I tried to build a logistic model using the output of AIC to assess the fit of the models in the model building process. The underlying data set was the exactly the same in each step. The AIC was shown for intercept only model and the intercept with covariates model as standard output from SAS proc logistic. I supposed that the AIC for intercept only model would be exactly the same for each step and the AIC for intercept with covariates model would be different depending on the covariates included in the model (the lower the AIC, the better the fit of the model). However, what I found out was that the AIC for intercept only model changed in each step even though the underlying data set is the same. I don't under stand why this happened. Also, doesn't that mean that the AIC for intercept with covariates model is not trustable. If so, how do I get the true AIC statistic?
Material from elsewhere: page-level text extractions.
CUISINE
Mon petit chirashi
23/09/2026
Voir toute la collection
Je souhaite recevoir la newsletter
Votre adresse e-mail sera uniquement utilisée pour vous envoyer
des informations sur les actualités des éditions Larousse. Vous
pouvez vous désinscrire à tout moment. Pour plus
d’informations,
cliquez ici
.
Thanks
Did you check that the number of observations used was the same at each step? This information is output by default. You won't be able to compare models by AIC unless the exact same observations are used when fitting each model. For example, missing variables on some of the covariates would cause PROC LOGISTIC to use a different set of observations.
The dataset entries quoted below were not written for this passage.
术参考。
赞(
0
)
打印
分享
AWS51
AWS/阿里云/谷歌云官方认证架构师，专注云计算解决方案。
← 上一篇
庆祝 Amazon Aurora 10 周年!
I particularly don't understand your statement :
"However, what I found out was that the AIC for intercept only model changed in each step even though the underlying data set is the same. "
What does it mean for the intercept only model to change at each step? Did the model syntax change?
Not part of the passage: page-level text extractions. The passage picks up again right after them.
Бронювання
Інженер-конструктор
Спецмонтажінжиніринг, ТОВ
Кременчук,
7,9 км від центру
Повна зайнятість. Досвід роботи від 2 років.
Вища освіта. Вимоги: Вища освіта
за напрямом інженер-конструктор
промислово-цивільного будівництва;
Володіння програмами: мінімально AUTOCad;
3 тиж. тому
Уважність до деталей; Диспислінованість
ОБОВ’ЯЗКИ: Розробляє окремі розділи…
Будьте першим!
It would be helpful it you could post simplified SAS code, log, and output that demonstrate the issue.
Thanks for the response. I did pay attention to the number of valid obeservations in the models. However, I didn't notice any null values or anything missing between each models, i.e. the modeling sample is exactly the same. What was changing was the number of covariates and their correponding functional forms (dummies vs. spline line) for which I believe would not change the AIC for intercept only models. The following is the statistics for the first 4 models
Model Criterion Intercept Only Intercept And Covariates
1 AIC 119146.84 95157.03
1 SC 119157.56 95639.37
1 -2 Log L 119144.84 95067.03
2 AIC 449674.77 361109.87
2 SC 449685.49 361324.25
2 -2 Log L 449672.77 361069.87
3 AIC 457288.30 359520.98
3 SC 457299.02 359788.95
3 -2 Log L 457286.30 359470.98
4 AIC 462250.20 356308.08
4 SC 462260.92 356640.36
4 -2 Log L 462248.20 356246.08
as you may see that the AIC for intercept only model changed significantly from model 1 to model 2. The only difference between model 1 and model 2 wsa that the functional forms of the covariates changed from dummy variables to spline lines. Such functional form changes could result in changes in AIC for the intercept and covariates model due to the fit of the model and the degress of freedom reduction but it should not change the AIC for intercept only model. Moreover, if I used the stepwise selection option in proc logistic, the AIC for intercept only model remained the same which makes perfect sense. I am sure I missed something here. Thanks in advance for the help.
My background is in the use of PROC MIXED, and in that context, I have read warnings against using Information Criteria to compare models unless the exact same observations are included in each.
My best guess is that there are missing values in the covariates and that SAS drops all observations with a missing value on a covariate even to fit the Intercept Only model. To me, this makes sense because the 2 models cannot be compared unless they are fit on the exact same observations. When you fit a different model, different observations are dropped because the included covariates have a different pattern of missing data.
During a quick check, I could not find this issue addressed in the SAS Help or on the Support site so take this opinion with a grain of salt. Hopefully someone more knowledgeable will chime in.